Goal of the exercise — When you restate the records, do so word for word and omit any picture they contain.

Provided material —
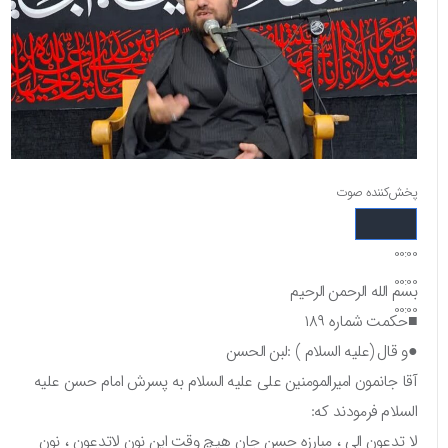
پخش‌کننده صوت
00:00
00:00
بسم الله الرحمن الرحیم
00:00
■حکمت شماره ۱۸۹
●و قال (علیه السلام ) :لبن الحسن
آقا جانمون امیرالمومنین علی علیه السلام به پسرش امام حسن علیه
السلام فرمودند که:
لا تدعون الی ، مبارزه حسن جان هیچ وقت این نون لاتدعون ، نون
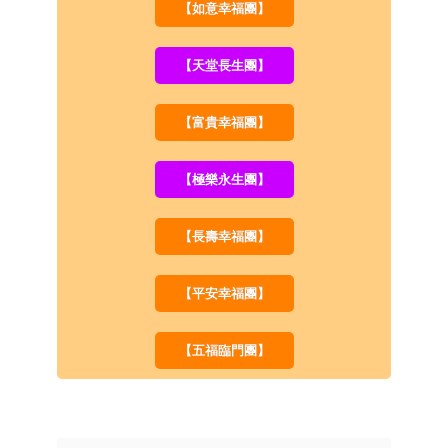
【如意幸福團】
【天堂長生團】
【富貴幸福團】
【極樂永生團】
【長壽幸福團】
【平安幸福團】
【五福臨門團】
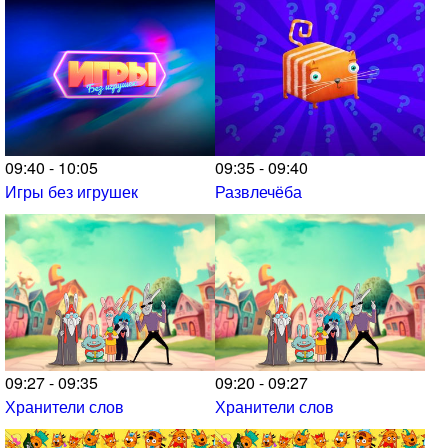
09:40 - 10:05
09:35 - 09:40
Игры без игрушек
Развлечёба
09:27 - 09:35
09:20 - 09:27
Хранители слов
Хранители слов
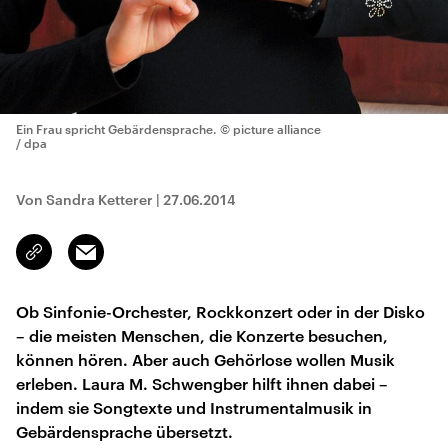
Ein Frau spricht Gebärdensprache.
© picture alliance
/ dpa
Von Sandra Ketterer
|
27.06.2014
Email
Link
kopieren/teilen
Ob Sinfonie-Orchester, Rockkonzert oder in der Disko
– die meisten Menschen, die Konzerte besuchen,
können hören. Aber auch Gehörlose wollen Musik
erleben. Laura M. Schwengber hilft ihnen dabei –
indem sie Songtexte und Instrumentalmusik in
Gebärdensprache übersetzt.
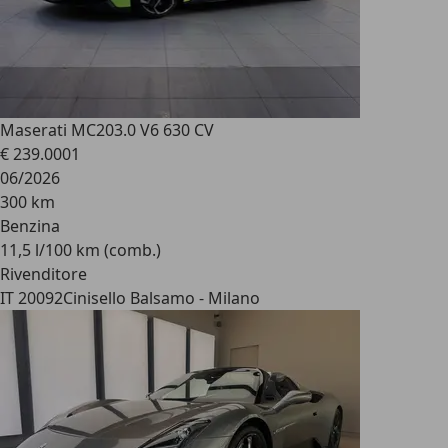
Maserati MC20
3.0 V6 630 CV
€ 239.000
1
06/2026
300 km
Benzina
11,5 l/100 km (comb.)
Rivenditore
IT 20092
Cinisello Balsamo - Milano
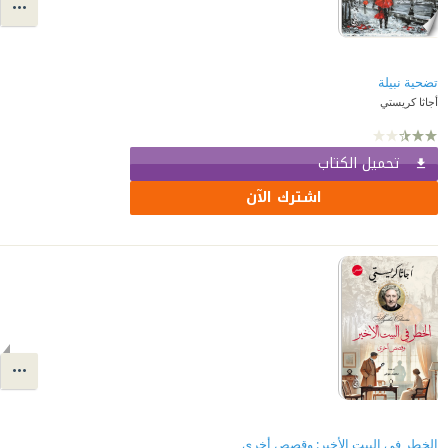
تضحية نبيلة
أجاثا كريستي
تحميل الكتاب
اشترك الآن
الخطر في البيت الأخير: وقصص أخرى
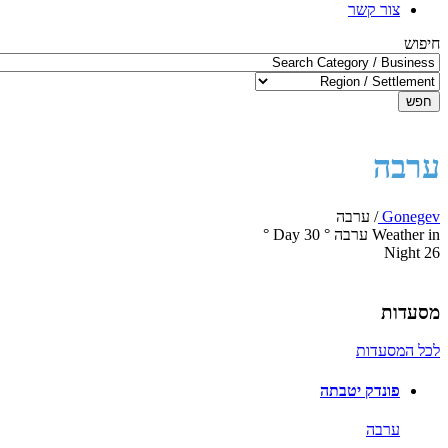
צור קשר
חיפוש
חפש
ערבה
Gonegev
/
ערבה
Weather in ערבה
°
30
Day
°
Night
26
מסעדות
לכל המסעדות
פונדק יטבתה
ערבה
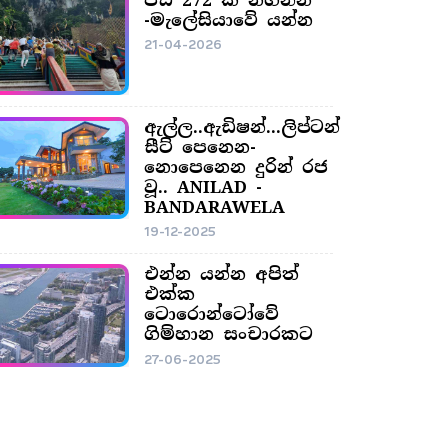
-මැලේසියාවේ යන්න
21-04-2026
ඇල්ල..ඇඩිෂන්...ලිප්ටන්
සීට් පෙනෙන-
නොපෙනෙන දුරින් රජ
වූ.. ANILAD -
BANDARAWELA
19-12-2025
එන්න යන්න අපිත්
එක්ක
ටොරොන්ටෝවේ
ගිම්හාන සංචාරකට
27-06-2025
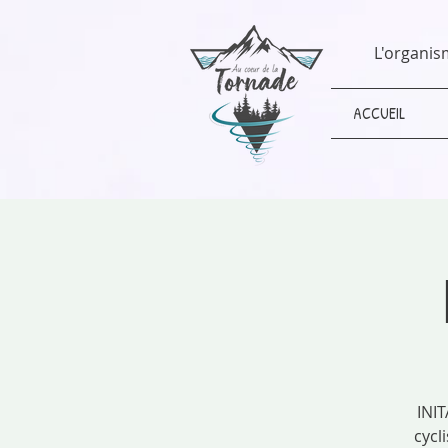
L'organis
ACCUEIL
INIT
cycl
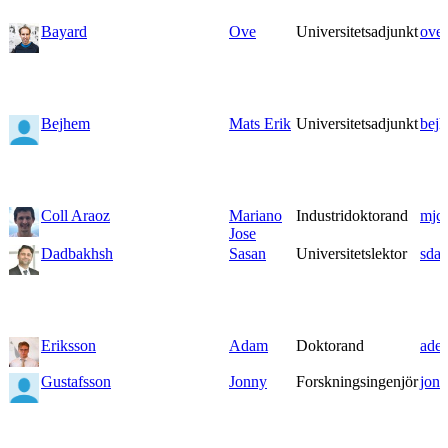
Bayard
Ove
Universitetsadjunkt
ove
Bejhem
Mats Erik
Universitetsadjunkt
bej
Coll Araoz
Mariano
Industridoktorand
mjc
Jose
Dadbakhsh
Sasan
Universitetslektor
sda
Eriksson
Adam
Doktorand
ader
Gustafsson
Jonny
Forskningsingenjör
jon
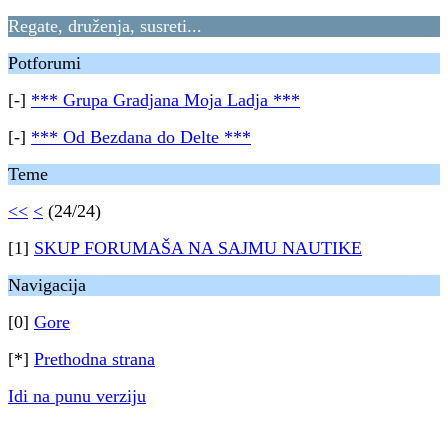
Regate, druženja, susreti...
Potforumi
[-]
*** Grupa Gradjana Moja Ladja ***
[-]
*** Od Bezdana do Delte ***
Teme
<<
<
(24/24)
[1]
SKUP FORUMAŠA NA SAJMU NAUTIKE
Navigacija
[0]
Gore
[*]
Prethodna strana
Idi na punu verziju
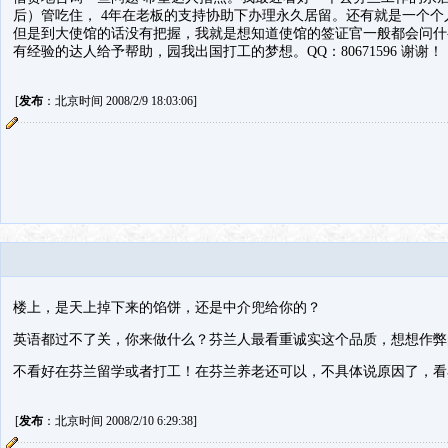
后）管吃住， 4年在老板的支持协助下办理永久居留。还有就是一个个
但是到大使馆的话没有把握，我就是想知道使馆的签证官一般都会问什
有经验的达人给予帮助，园我出国打工的梦想。QQ：80671596 谢谢！
[
发布
：北京时间 2008/2/9 18:03:06]
楼上，是天上掉下来的馅饼，还是中介兜给你的？
英语都过不了关，你来做什么？芬兰人最看重诚实这个品质，想想作弊
不看好在芬兰留学或者打工！在芬兰养老还可以，不具体说原因了，看
[
发布
：北京时间 2008/2/10 6:29:38]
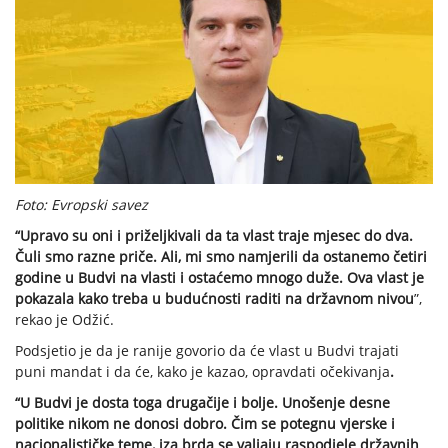
Foto: Evropski savez
“Upravo su oni i priželjkivali da ta vlast traje mjesec do dva.
Čuli smo razne priče. Ali, mi smo namjerili da ostanemo četiri
godine u Budvi na vlasti i ostaćemo mnogo duže. Ova vlast je
pokazala kako treba u budućnosti raditi na državnom nivou
”,
rekao je Odžić.
Podsjetio je da je ranije govorio da će vlast u Budvi trajati
puni mandat i da će, kako je kazao, opravdati očekivanja
.
“U Budvi je dosta toga drugačije i bolje. Unošenje desne
politike nikom ne donosi dobro. Čim se potegnu vjerske i
nacionalističke teme, iza brda se valjaju raspodjele državnih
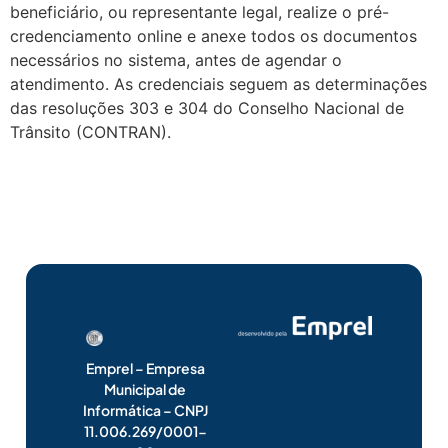
beneficiário, ou representante legal, realize o pré-
credenciamento online e anexe todos os documentos
necessários no sistema, antes de agendar o
atendimento. As credenciais seguem as determinações
das resoluções 303 e 304 do Conselho Nacional de
Trânsito (CONTRAN).
Emprel – Empresa
Municipal de
Informática – CNPJ
11.006.269/0001-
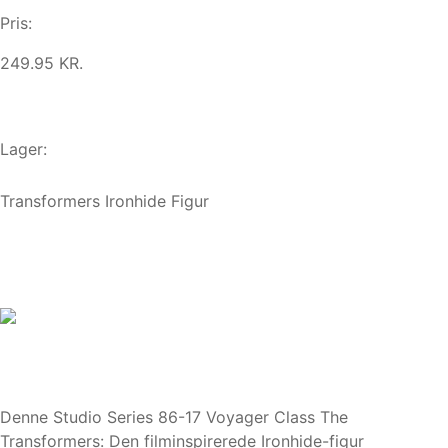
Pris:
249.95 KR.
Lager:
Transformers Ironhide Figur
Denne Studio Series 86-17 Voyager Class The
Transformers: Den filminspirerede Ironhide-figur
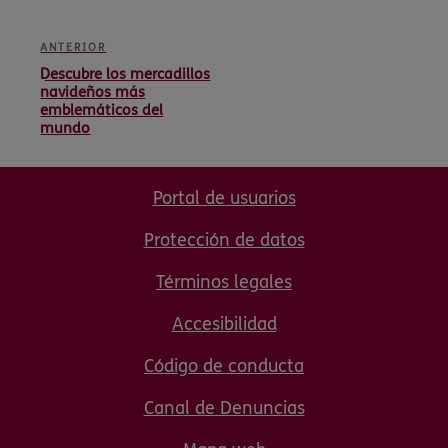
ANTERIOR
Descubre los mercadillos
navideños más
emblemáticos del
mundo
Portal de usuarios
Protección de datos
Términos legales
Accesibilidad
Código de conducta
Canal de Denuncias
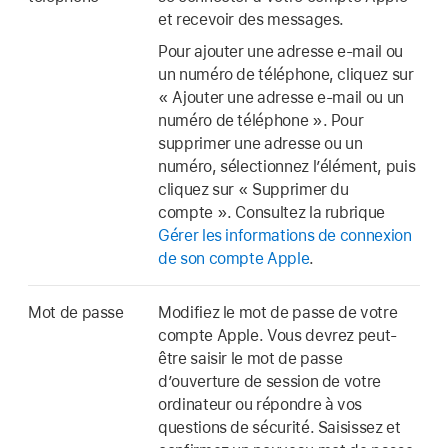
et recevoir des messages.
Pour ajouter une adresse e-mail ou
un numéro de téléphone, cliquez sur
« Ajouter une adresse e-mail ou un
numéro de téléphone ». Pour
supprimer une adresse ou un
numéro, sélectionnez l’élément, puis
cliquez sur « Supprimer du
compte ». Consultez la rubrique
Gérer les informations de connexion
de son compte Apple
.
Mot de passe
Modifiez le mot de passe de votre
compte Apple. Vous devrez peut-
être saisir le mot de passe
d’ouverture de session de votre
ordinateur ou répondre à vos
questions de sécurité. Saisissez et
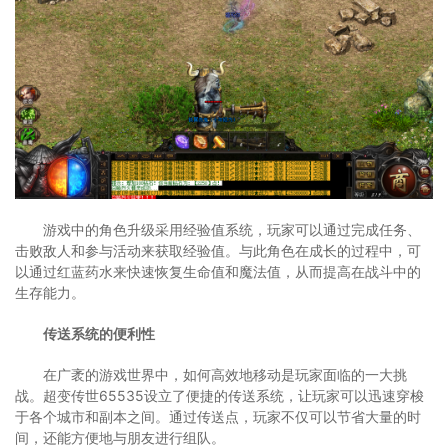
游戏中的角色升级采用经验值系统，玩家可以通过完成任务、
击败敌人和参与活动来获取经验值。与此角色在成长的过程中，可
以通过红蓝药水来快速恢复生命值和魔法值，从而提高在战斗中的
生存能力。
传送系统的便利性
在广袤的游戏世界中，如何高效地移动是玩家面临的一大挑
战。超变传世65535设立了便捷的传送系统，让玩家可以迅速穿梭
于各个城市和副本之间。通过传送点，玩家不仅可以节省大量的时
间，还能方便地与朋友进行组队。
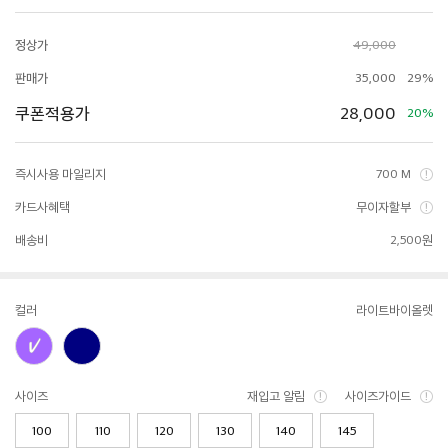
정상가
49,000
판매가
35,000
29%
쿠폰적용가
28,000
20%
즉시사용 마일리지
700 M
카드사혜택
무이자할부
배송비
2,500원
컬러
라이트바이올렛
사이즈
재입고 알림
사이즈가이드
100
110
120
130
140
145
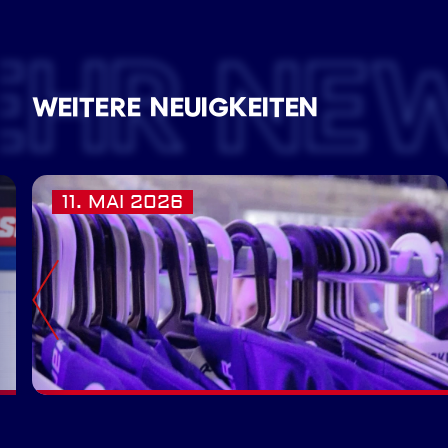
EHR NE
WEITERE NEUIGKEITEN
11. MAI 2026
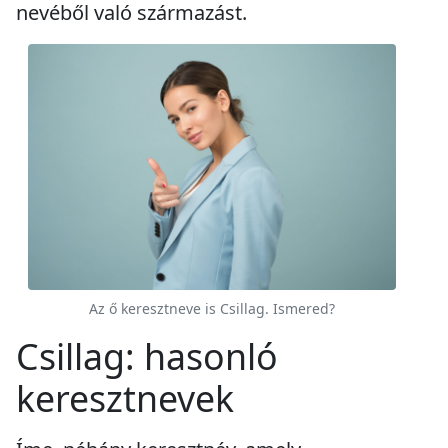
nevéből való származást.
Az ő keresztneve is Csillag. Ismered?
Csillag: hasonló
keresztnevek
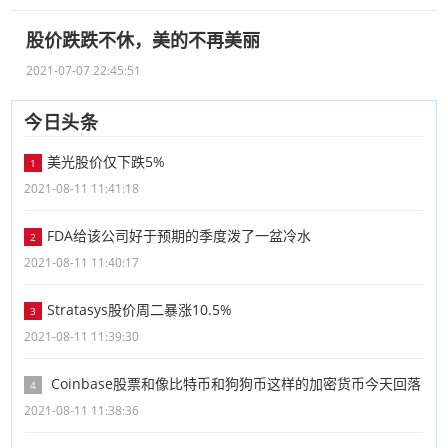
股价跌跌不休，美的不再美丽
2021-07-07 22:45:51
今日头条
美光股价仅下跌5%
1
2021-08-11 11:41:18
FDA给该公司好于预期的季度泼了一盆冷水
2
2021-08-11 11:40:17
Stratasys股价周二暴涨10.5%
3
2021-08-11 11:39:30
Coinbase股票和像比特币和狗狗币这样的加密货币今天回落
4
2021-08-11 11:38:36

Written reply —
پخش‌کننده صوت
00:00
00:00
بسم الله الرحمن الرحیم
00:00
■حکمت شماره ۱۸۹
●و قال (علیه السلام ) :لبن الحسن
آقا جانمون امیرالمومنین علی علیه السلام به پسرش امام حسن علیه
السلام فرمودند که:
لا تدعون الی ، مبارزه حسن جان هیچ وقت این نون لاتدعون ، نون
【如意幸福團】
【天堂長生團】
【富貴幸福團】
【極樂永生團】
【長壽幸福團】
【平安幸福團】
【五福臨門團】
09:40 - 10:05
09:35 - 09:40
Игры без игрушек
Развлечёба
09:27 - 09:35
09:20 - 09:27
Хранители слов
Хранители слов
Ein Frau spricht Gebärdensprache.
© picture alliance
/ dpa
Von Sandra Ketterer
|
27.06.2014
Email
Link
kopieren/teilen
Ob Sinfonie-Orchester, Rockkonzert oder in der Disko
– die meisten Menschen, die Konzerte besuchen,
können hören. Aber auch Gehörlose wollen Musik
erleben. Laura M. Schwengber hilft ihnen dabei –
indem sie Songtexte und Instrumentalmusik in
Gebärdensprache übersetzt.
Maserati MC20
3.0 V6 630 CV
€ 239.000
1
06/2026
300 km
Benzina
11,5 l/100 km (comb.)
Rivenditore
IT 20092
Cinisello Balsamo - Milano
تضحية نبيلة
أجاثا كريستي
تحميل الكتاب
اشترك الآن
الخطر في البيت الأخير: وقصص أخرى
צור קשר
חיפוש
חפש
ערבה
Gonegev
/
ערבה
Weather in ערבה
°
30
Day
°
Night
26
מסעדות
לכל המסעדות
פונדק יטבתה
ערבה
-මැලේසියාවේ යන්න
21-04-2026
ඇල්ල..ඇඩිෂන්...ලිප්ටන්
සීට් පෙනෙන-
නොපෙනෙන දුරින් රජ
වූ.. ANILAD -
BANDARAWELA
19-12-2025
එන්න යන්න අපිත්
එක්ක
ටොරොන්ටෝවේ
ගිම්හාන සංචාරකට
27-06-2025
L'organis
ACCUEIL
INIT
cycl
Bayard
Ove
Universitetsadjunkt
ove
Bejhem
Mats Erik
Universitetsadjunkt
bej
Coll Araoz
Mariano
Industridoktorand
mjc
Jose
Dadbakhsh
Sasan
Universitetslektor
sda
Eriksson
Adam
Doktorand
ader
Gustafsson
Jonny
Forskningsingenjör
jon
Regate, druženja, susreti...
Potforumi
[-]
*** Grupa Gradjana Moja Ladja ***
[-]
*** Od Bezdana do Delte ***
Teme
<<
<
(24/24)
[1]
SKUP FORUMAŠA NA SAJMU NAUTIKE
Navigacija
[0]
Gore
[*]
Prethodna strana
Idi na punu verziju
后）管吃住， 4年在老板的支持协助下办理永久居留。还有就是一个个
但是到大使馆的话没有把握，我就是想知道使馆的签证官一般都会问什
有经验的达人给予帮助，园我出国打工的梦想。QQ：80671596 谢谢！
[
发布
：北京时间 2008/2/9 18:03:06]
楼上，是天上掉下来的馅饼，还是中介兜给你的？
英语都过不了关，你来做什么？芬兰人最看重诚实这个品质，想想作弊
不看好在芬兰留学或者打工！在芬兰养老还可以，不具体说原因了，看
[
发布
：北京时间 2008/2/10 6:29:38]
Foto: Evropski savez
“Upravo su oni i priželjkivali da ta vlast traje mjesec do dva.
Čuli smo razne priče. Ali, mi smo namjerili da ostanemo četiri
godine u Budvi na vlasti i ostaćemo mnogo duže. Ova vlast je
pokazala kako treba u budućnosti raditi na državnom nivou
”,
rekao je Odžić.
Podsjetio je da je ranije govorio da će vlast u Budvi trajati
puni mandat i da će, kako je kazao, opravdati očekivanja
.
“U Budvi je dosta toga drugačije i bolje. Unošenje desne
politike nikom ne donosi dobro. Čim se potegnu vjerske i
nacionalističke teme, iza brda se valjaju raspodjele državnih
beneficiário, ou representante legal, realize o pré-
credenciamento online e anexe todos os documentos
necessários no sistema, antes de agendar o
atendimento. As credenciais seguem as determinações
das resoluções 303 e 304 do Conselho Nacional de
Trânsito (CONTRAN).
Emprel – Empresa
Municipal de
Informática – CNPJ
11.006.269/0001-
Pris:
249.95 KR.
Lager:
Transformers Ironhide Figur
Denne Studio Series 86-17 Voyager Class The
Transformers: Den filminspirerede Ironhide-figur
ANTERIOR
Descubre los mercadillos
navideños más
emblemáticos del
mundo
Portal de usuarios
Protección de datos
Términos legales
Accesibilidad
Código de conducta
Canal de Denuncias
et recevoir des messages.
Pour ajouter une adresse e-mail ou
un numéro de téléphone, cliquez sur
« Ajouter une adresse e-mail ou un
numéro de téléphone ». Pour
supprimer une adresse ou un
numéro, sélectionnez l’élément, puis
cliquez sur « Supprimer du
compte ». Consultez la rubrique
Gérer les informations de connexion
de son compte Apple
.
Mot de passe
Modifiez le mot de passe de votre
compte Apple. Vous devrez peut-
être saisir le mot de passe
d’ouverture de session de votre
ordinateur ou répondre à vos
questions de sécurité. Saisissez et
游戏中的角色升级采用经验值系统，玩家可以通过完成任务、
击败敌人和参与活动来获取经验值。与此角色在成长的过程中，可
以通过红蓝药水来快速恢复生命值和魔法值，从而提高在战斗中的
生存能力。
传送系统的便利性
在广袤的游戏世界中，如何高效地移动是玩家面临的一大挑
战。超变传世65535设立了便捷的传送系统，让玩家可以迅速穿梭
于各个城市和副本之间。通过传送点，玩家不仅可以节省大量的时
间，还能方便地与朋友进行组队。
정상가
49,000
판매가
35,000
29%
쿠폰적용가
28,000
20%
즉시사용 마일리지
700 M
카드사혜택
무이자할부
배송비
2,500원
컬러
라이트바이올렛
사이즈
재입고 알림
사이즈가이드
100
110
120
130
140
145
EHR NE
WEITERE NEUIGKEITEN
11. MAI 2026
nevéből való származást.
Az ő keresztneve is Csillag. Ismered?
Csillag: hasonló
keresztnevek
股价跌跌不休，美的不再美丽
2021-07-07 22:45:51
今日头条
美光股价仅下跌5%
1
2021-08-11 11:41:18
FDA给该公司好于预期的季度泼了一盆冷水
2
2021-08-11 11:40:17
Stratasys股价周二暴涨10.5%
3
2021-08-11 11:39:30
Coinbase股票和像比特币和狗狗币这样的加密货币今天回落
4
2021-08-11 11:38:36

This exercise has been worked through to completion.